My own experience of coming to terms with my transness, which was only in the past 7 years, was already very different from the people who transitioned a decade earlier, and I have the distinct impression that things have changed again, especially for the younger folks.  The whole approach to gender is evolving rapidly.  My older child says they're trans, but I really can't figure out what "trans" means to them or their trans friends.  It reminds me of how we are warned not to project our current notions of gender and trans-ness on previous centuries or even generations.*  E.g., to call Billy Tipton a "trans man" is to distort his experiences and his way of looking at himself.  Maybe my grandchildren (assuming I ever have grandchildren!) will have trouble understanding my generation's way of looking at gender and being trans.

For that matter, I have a hard time understanding those of "my generation."   I feel a lot more at home among 20-something non-binary presenting non-binary folks than I do with trans people closer to my own age.

* Not to mention different societies.

RandiL:
I think you said it in the final paragraph, about feeling more comfortable with 20-somethings than your own generation.
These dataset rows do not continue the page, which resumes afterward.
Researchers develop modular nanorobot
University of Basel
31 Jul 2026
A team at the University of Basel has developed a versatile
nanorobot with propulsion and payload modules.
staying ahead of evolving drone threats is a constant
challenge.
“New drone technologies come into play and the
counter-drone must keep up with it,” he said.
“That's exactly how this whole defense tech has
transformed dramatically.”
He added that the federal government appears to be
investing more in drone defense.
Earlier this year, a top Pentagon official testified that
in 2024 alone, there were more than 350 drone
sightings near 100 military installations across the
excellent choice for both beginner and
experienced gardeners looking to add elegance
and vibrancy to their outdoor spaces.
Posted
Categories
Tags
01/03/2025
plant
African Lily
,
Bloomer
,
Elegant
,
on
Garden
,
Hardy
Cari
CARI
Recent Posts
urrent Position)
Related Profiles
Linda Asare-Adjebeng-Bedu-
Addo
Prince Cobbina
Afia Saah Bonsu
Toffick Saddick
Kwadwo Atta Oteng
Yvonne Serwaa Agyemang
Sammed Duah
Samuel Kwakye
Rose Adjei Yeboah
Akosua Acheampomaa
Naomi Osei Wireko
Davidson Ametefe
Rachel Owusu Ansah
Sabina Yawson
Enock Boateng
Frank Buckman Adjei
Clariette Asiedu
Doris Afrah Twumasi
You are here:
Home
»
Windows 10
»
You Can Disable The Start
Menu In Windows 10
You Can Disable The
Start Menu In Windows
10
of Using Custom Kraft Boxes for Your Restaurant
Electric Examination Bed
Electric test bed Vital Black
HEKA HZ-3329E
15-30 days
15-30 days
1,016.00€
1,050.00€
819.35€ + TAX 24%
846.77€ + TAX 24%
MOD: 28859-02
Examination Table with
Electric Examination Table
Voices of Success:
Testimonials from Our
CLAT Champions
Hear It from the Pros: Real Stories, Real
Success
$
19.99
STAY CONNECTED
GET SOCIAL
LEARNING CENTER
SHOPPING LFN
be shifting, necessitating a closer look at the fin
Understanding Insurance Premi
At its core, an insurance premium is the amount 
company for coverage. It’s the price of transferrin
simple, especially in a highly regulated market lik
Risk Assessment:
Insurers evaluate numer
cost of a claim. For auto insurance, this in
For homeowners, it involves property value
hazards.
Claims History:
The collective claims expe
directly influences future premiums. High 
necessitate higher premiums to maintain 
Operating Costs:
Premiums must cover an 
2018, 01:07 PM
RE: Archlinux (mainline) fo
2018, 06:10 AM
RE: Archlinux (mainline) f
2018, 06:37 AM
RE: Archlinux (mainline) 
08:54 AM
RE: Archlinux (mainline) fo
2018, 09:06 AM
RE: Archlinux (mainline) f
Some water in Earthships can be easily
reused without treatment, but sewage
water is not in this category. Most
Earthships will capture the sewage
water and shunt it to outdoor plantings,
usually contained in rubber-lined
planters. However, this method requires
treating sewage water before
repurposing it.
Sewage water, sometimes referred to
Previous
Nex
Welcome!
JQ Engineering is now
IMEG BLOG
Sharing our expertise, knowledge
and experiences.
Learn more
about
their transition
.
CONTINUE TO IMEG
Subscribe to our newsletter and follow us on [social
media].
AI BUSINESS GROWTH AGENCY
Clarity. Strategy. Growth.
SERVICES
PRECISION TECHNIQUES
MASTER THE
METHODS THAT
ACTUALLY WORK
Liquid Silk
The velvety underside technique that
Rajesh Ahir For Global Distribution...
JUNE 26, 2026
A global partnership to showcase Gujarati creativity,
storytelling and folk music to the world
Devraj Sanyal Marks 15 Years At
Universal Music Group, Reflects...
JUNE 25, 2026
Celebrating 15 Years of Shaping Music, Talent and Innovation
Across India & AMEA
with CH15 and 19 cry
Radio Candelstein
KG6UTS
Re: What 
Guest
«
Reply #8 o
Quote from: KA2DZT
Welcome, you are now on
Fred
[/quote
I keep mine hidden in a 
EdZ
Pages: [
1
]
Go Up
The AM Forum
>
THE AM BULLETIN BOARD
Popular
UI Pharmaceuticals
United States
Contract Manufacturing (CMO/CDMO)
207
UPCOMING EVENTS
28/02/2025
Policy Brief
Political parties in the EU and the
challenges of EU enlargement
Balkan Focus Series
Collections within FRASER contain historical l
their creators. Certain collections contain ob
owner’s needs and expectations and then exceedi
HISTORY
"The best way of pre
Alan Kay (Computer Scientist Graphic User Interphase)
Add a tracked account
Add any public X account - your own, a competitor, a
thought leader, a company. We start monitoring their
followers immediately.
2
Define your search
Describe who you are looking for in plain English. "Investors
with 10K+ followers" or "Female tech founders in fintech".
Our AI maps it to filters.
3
I'm 68 and find relatively few others my age locally. I think my generation has many fewer people who get or understand about being trans. So what you are talking about may very much be a generational thing rather than being directly tied to a timeframe (the 2020's).

Sent from my dual-floppy Victor 9000 using Tapatalk

Rakel:

--- Quote from: Asche on May 09, 2021, 07:08:28 pm ---I was thinking: I don't know how much my experience will help the newer people....

--- End quote ---

Gender dysphoria has been around for thousands of years, in fact, ever since mankind has become self aware.

Every generation has their own way of expressing them selves and those of us with gender dysphoria are no different from our peers. At times we were vilified and incarcerated. At others times we were humiliated. Only today we are somewhat accepted and not by everyone. We have always expressed ourselves with the language and terms we are familiar with.

Every generation can learn from those who preceded us. The issues are the same, only the circumstances are different for each generation. If we fail to know our history, then we are doomed to repeat past mistakes.

This is just my opinion. Everyone is free to accept or ignore my comments.